Researchers used a variation of the Ultimatum Game to study six adult chimpanzees and 20 human children, aged 2-7. Darby Proctor, Ph.D., says:
“We used the Ultimatum Game because it is the gold standard to determine the human sense of fairness. In the game, one individual needs to propose a reward division to another individual and then have that individual accept the proposition before both can obtain the rewards. Humans typically offer generous portions, such as 50 percent of the reward, to their partners, and that’s exactly what we recorded in our study with chimpanzees.”
In this variation, one chimpanzee offered another chimpanzee colored tokens that represented various reward outcomes. The first chimpanzee needed the cooperation and agreement of the other individual in order to cash in the tokens and reap the reward. One token could be exchanged for rewards in which both “players” received equal portions, while another token benefited one player over the other. One player chose the token “then needed to hand the token to the partner, who needed to exchange it with the experimenter for food. This way, both individuals needed to be in agreement.”
The chimpanzees and the children both displayed fairness and sharing when another individual participated and chose the selfish option of keeping the entire reward when no one else actively took part (e.g. a scientist observing the study). These responses were similar to how an adult human would behave.
The scientists also proved that another species could play the Ultimatum Test. As noted chimpanzee researcher, and co-author of the study, Frans de Waal, Ph.D., said:
“Until our study, the behavioral economics community assumed the Ultimatum Game could not be played with animals or that animals would choose only the most selfish option while playing. We’ve concluded that chimpanzees not only get very close to the human sense of fairness, but the animals may actually have exactly the same preferences as our own species.”
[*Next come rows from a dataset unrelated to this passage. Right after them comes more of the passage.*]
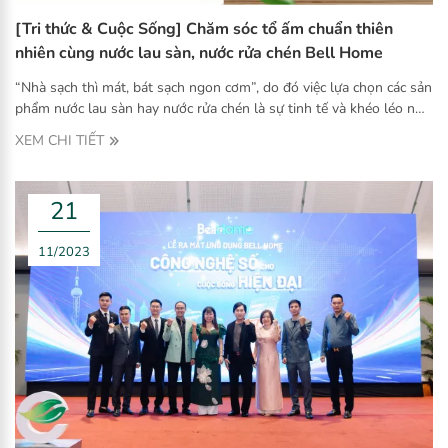
[Tri thức & Cuộc Sống] Chăm sóc tổ ấm chuẩn thiên
nhiên cùng nước lau sàn, nước rửa chén Bell Home
“Nhà sạch thì mát, bát sạch ngon cơm”, do đó việc lựa chọn các sản
phẩm nước lau sàn hay nước rửa chén là sự tinh tế và khéo léo như
bộ sản phẩm Nước lau sàn, Nước rửa chén công nghệ sinh học Bell
XEM CHI TIẾT
Home được rất nhiều các chị em hiện đại chia sẻ cho nhau.
21
11/2023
Chimpanzees in the wild have often been noted to cooperate with one another and evidence continues to point toward a highly developed notion of sensitivity toward others. These traits, believed to assist in development and evolution, are part of the basis of the primates’ “human-like” qualities. Experiments like the Ultimatum Game continue to prove that chimpanzees, and their human-like qualities, such as a sense of “fairness,” are evidence that they ought to possess the fundamental rights of legal personhood.